Selection of boundaries for the default implementation of `is_case`
@rutrum Hi! Firstly, thanks for such a useful crate!
I have found the following example which IMO has a not intuitive result.
#[test]
fn test_upper_snake() {
use convert_case::{Case, Casing};
assert!("UPPER_CASE_WITH_DIGIT1".is_case(Case::UpperSnake));
}
This test fails, even though UpperSnake case has only a single boundary _ and the string is in capital letters.
This happens because the implementation of is_case initializes the StateConverter with Boundary::defaults() which includes UpperDigit boundary.
Is this by design, or a bug?
If a bug, would the correct implementation of is_case be something like this?
fn is_case(&self, case: Case) -> bool {
&self.from_case(case).to_case(case) == self
}
Hi @r-bk . Thanks for reaching out. I'm glad you like the crate.
I agree with you, I think this is a non-intuitive result. I thought your suggestion made sense, but it failed some tests. Take the following:
assert!(!"kebab-case-string".is_case(Case::Snake))
Only splitting based on underscore in this case would be counter to the intent. We try generously to split on all boundaries, so we return false when we join back with the case-specific delimiter.
I think the unexpected part of this code is that UpperDigit boundary is being used by default. Digits are still an ongoing problem I'm trying to formalize (see http://stringcase.org, site WIP). Depending on context, they are sometimes boundaries, sometimes not.
An example brought to my attention from another use was "2d_transformation". This is case of digit first, then letter. In this case, I wouldn't want to split here. But for "Transformation2D" I might split on "n2". But then, the unlikely scenario of "TRANSFORMATION2D"...this doesn't feel common, and I don't even think it's obvious that you'd want to split on UpperDigit all the time.
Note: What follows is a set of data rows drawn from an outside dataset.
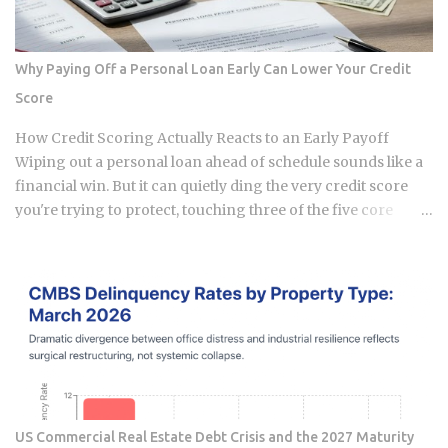
annual property tax and insurance costs, divide by 12, and
add that figure on top of your principal and interest
payment. Bills don't arrive exactly when the account opens,
Why Paying Off a Personal Loan Early Can Lower Your Credit
so lenders usually require a cushion: you prepay a few
Score
months of escrow deposits upfront so the account isn't
sitting empty when the first tax or insurance bill lands. One
How Credit Scoring Actually Reacts to an Early Payoff
monthly payment covers principal, interest, taxes, and
Wiping out a personal loan ahead of schedule sounds like a
insurance, a structure lende...
financial win. But it can quietly ding the very credit score
you're trying to protect, touching three of the five core
factors that make up your FICO score at once. So how does
doing the responsible thing backfire, and when does it
actually pay to keep that loan open a little longer? Payment
history takes a hit in a subtle way: an open loan builds a
running record of on-time payments, while a closed one
stops adding new evidence that you pay your bills. Credit
mix shrinks. Lenders like to see a blend of installment loans
and revolving credit like cards, so losing the installment
account can narrow that mix. Your debt-to-income ratio
US Commercial Real Estate Debt Crisis and the 2027 Maturity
I think I'll remove UpperDigit from the list of defaults. Do you think that makes sense? Should another digit boundary be removed from the defaults?
Hi @rutrum ! Thanks for the response and the explanation why my snippet doesn't work in all cases.
There are no easy choices :) So I am thinking loud here.
Intuitively removing LowerDigit too (for consistency) seems like a good idea.
But the example that you gave with Transformation2D kills it.
Maybe the definition of Acronym should be expanded in a way that would allow removal of LowerDigit too? But then there is an example of json2text. Now it becomes json_2_text, and it would become json2_text (which is wrong). But should it be split at all?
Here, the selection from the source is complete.